All He Wants:Billy & Maxi

By: Melanie Shawn

(Crossroads #9)

Chapter 1

“Hey, gorgeous! Do you have a mirror in your pocket, ’cause I can see myself in your pants!”

Seriously?! In the history of mankind, have catcalls ever worked?

Maxine Rizzo kept her gaze straight ahead as her feet pounded in a punishing rhythm on the asphalt beneath her. Sweat dripped down the back of her neck and the muscles in her thighs screamed in protest as she ran past the dozen or so workers that were congregating to begin their day on one of the largest infrastructures she’d ever seen. It ran the entire length of the city block. She purposefully kept her facial expression blank so that they would see no acknowledgement of the shouts and whistles.

“Let me get that number, sexy!” Loud kissing noises followed the request from another Casanova-in-the-making.

Note to self: Adjust run to start fifteen minutes earlier.

The real trick to perfecting her timing was to leave when it was light enough to be reasonably safe, but still finish her five miles before the workers started arriving at the construction site on her route.

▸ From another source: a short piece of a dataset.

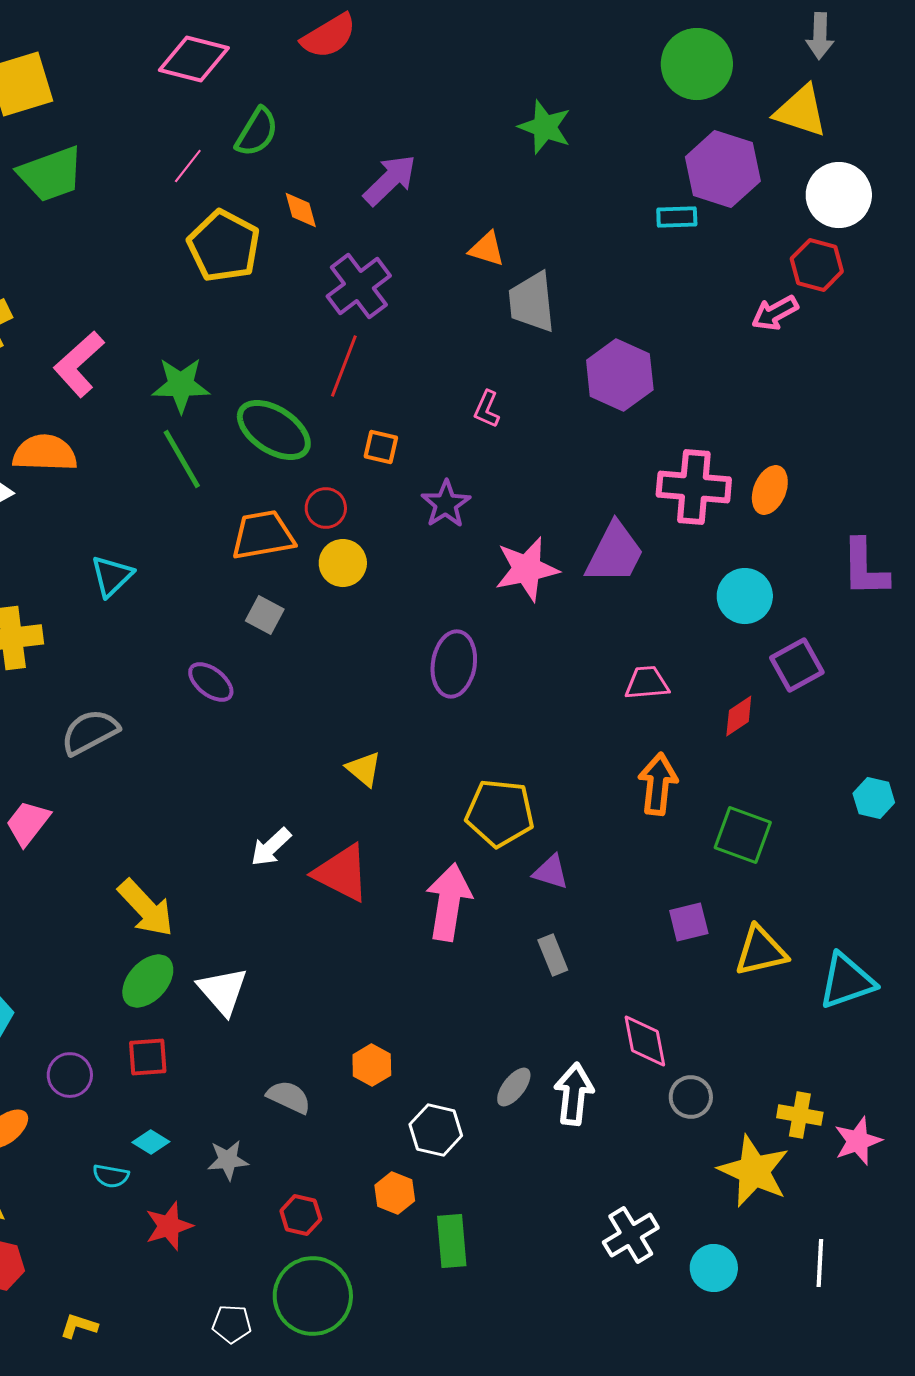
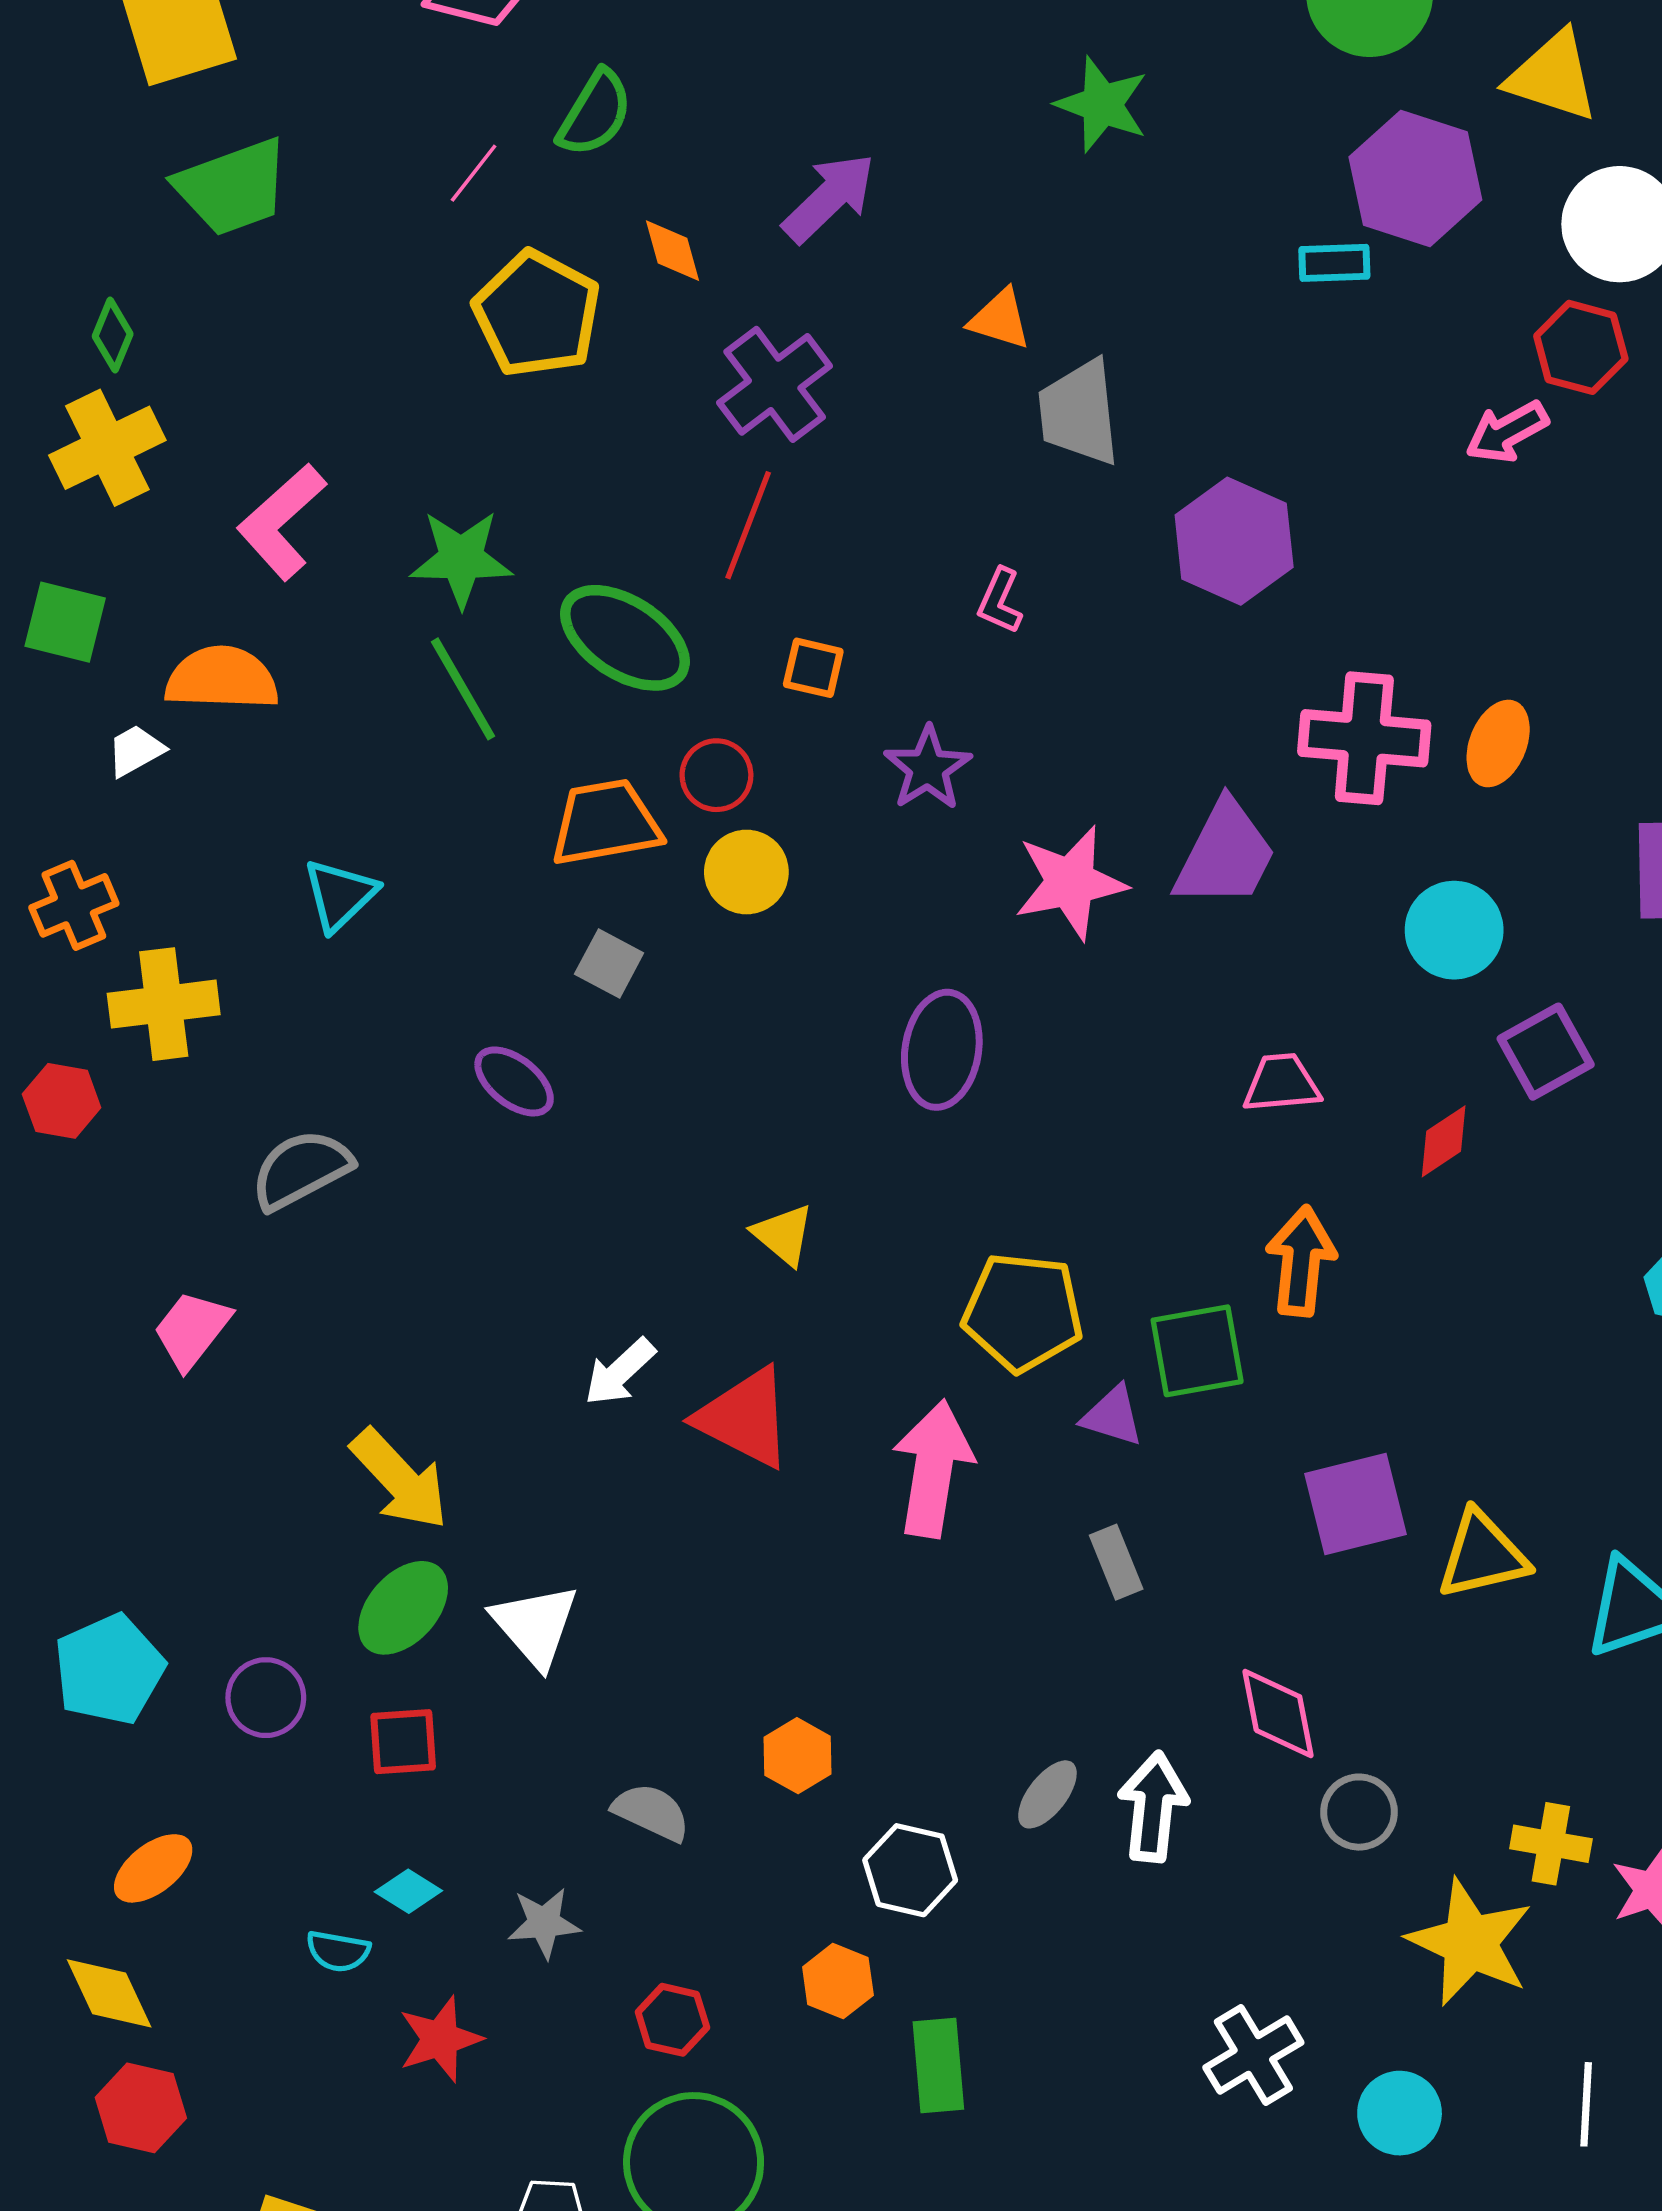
green square: (743, 835) -> (1197, 1351), moved, turned -30
purple square: (689, 922) -> (1356, 1504), size x1.5
purple circle: (70, 1075) -> (266, 1698), moved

She’d be so happy when she could return to her gym and ditch these early morning outdoor runs! Unfortunately, she had no idea when that would be happening. Her world felt like it was slowly unraveling and, no matter how hard she tried to keep the fabric of her life together, it continued shredding into pieces. Every time she thought she had things under control, something would happen to chip away at the carefully constructed walls she’d built around her safe, predictable life.

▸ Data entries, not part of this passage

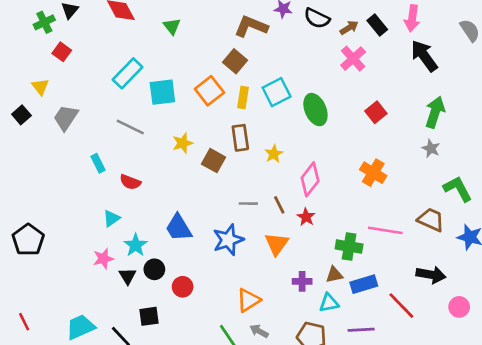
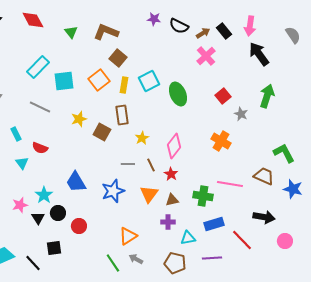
brown L-shape: (251, 26) -> (106, 32), moved
gray star: (431, 148) -> (241, 114), moved
yellow star: (274, 154) -> (142, 138), moved
cyan triangle: (111, 218) -> (22, 163), moved, turned -32
brown triangle: (334, 275) -> (172, 200), moved

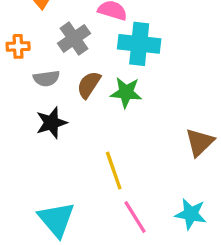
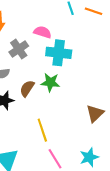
brown semicircle: (89, 85) -> (27, 88), moved
cyan star: (191, 214) -> (89, 157), turned -30

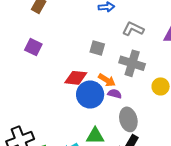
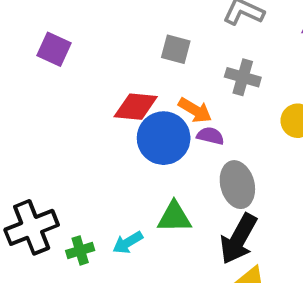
gray cross: (132, 63) -> (243, 77), size x0.7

“You want a workout, I’ll give you a workout, baby!” Out of the corner of her eye, Maxi saw that the man who’d so graciously offered to help with her fitness routine was now thrusting his hips towards her.


Her face remained neutral. From experience she’d learned that if her actions were read as intentionally ignoring these advances, or—gasp—being irritated by them, things could easily escalate, far too quickly, into aggressive and scary territory. Words like “baby” suddenly turned into “bitch.” Compliments turned to insults. That’s why she wore both earbuds in her ears even though only the right one worked. They were a great prop to sell the idea that she was oblivious to the unwanted attention. With the left speaker silent, she got to listen to music in her right ear to motivate her, but she was still able to hear things around her. All her life she’d been acutely aware of her surroundings, but over the past six weeks, her caution-sensors had been upgraded to maximum-security levels.

“Lookin’ good, girl!”

“Keepin’ it nice and tight for me!”

As more voices joined in on the “fun,” an all too familiar fear began to spread through her. Just like the men on the scaffolding, she paid zero attention to it. Holding her head high, she kept moving, putting one foot in front of the other, looking straight ahead.

“Look at that ass! I want to wear it as a hat!” That inspired comment garnered cheers and chuckles from the peanut gallery.

Trying to distract herself from the panic that was rising up in her, she shook her head slightly and focused on the fact that these guys really needed to get some fresh material. Over the past two weeks, since she’d been forced to get her cardio in the great outdoors, she’d heard the same come-ons repeatedly. You would think spending hours every day engaged in this behavior would inspire a little originality. It didn’t.

“Dayyyumm, mama! I want to put a baby in you!”

In what world?

Maxi would love someone to give her even one example where coming on to a female by screaming obscene “compliments” her direction had resulted in her responding with anything other than disgust, anger, or fear. Did that behavior breed any happily-ever-after tales? Had true love bloomed from derogatory and demeaning heckling?

A clear picture of an elderly woman holding the wrinkled hand of her husband, as they sat on a porch swing, materialized in Maxi’s head. The couple was surrounded by children eagerly looking up at their grandparents as the grandma leaned down and spoke in a wobbly voice. “I met your granddaddy while I was walking down the street. He yelled to me that he wanted to find out if I looked just as good coming as I did going and I knew he was the one.”

She turned the corner onto the block where she lived and, about halfway down the street, she slowed her pace to a jog to begin her cool down.

At that comical scene, all the terror that had started to swell in her chest evaporated like dry ice hitting air and a smile tugged at her mouth. Thank God for her vivid imagination. That gift had been her surrogate therapist. Whenever life felt like things were closing in on her, she’d escape into her own world. And growing up, it had been her constant companion and entertainment.

At the young age of four, her mom walked out on her and her dad. Being an only child raised by a single father, who worked sixty hours a week, meant her imagination was her source of entertainment.

Not that her dad was absent or that she’d been alone. He wasn’t and she hadn’t. She’d spent her formative years surrounded by people. Men, to be exact. In a gym. A boxing gym. Her dad, the great four-time World Heavyweight Champion Charlie Rizzo, retired from fighting when she was born and transitioned to training fighters. Title-holding, world-championship-winning fighters. And she’d had a front row seat to all the grit and glory. Which had been about as entertaining as watching paint dry to a girl who was more interested in dolls, make-up, and nail polish than uppercuts, knock-outs, and weight classes.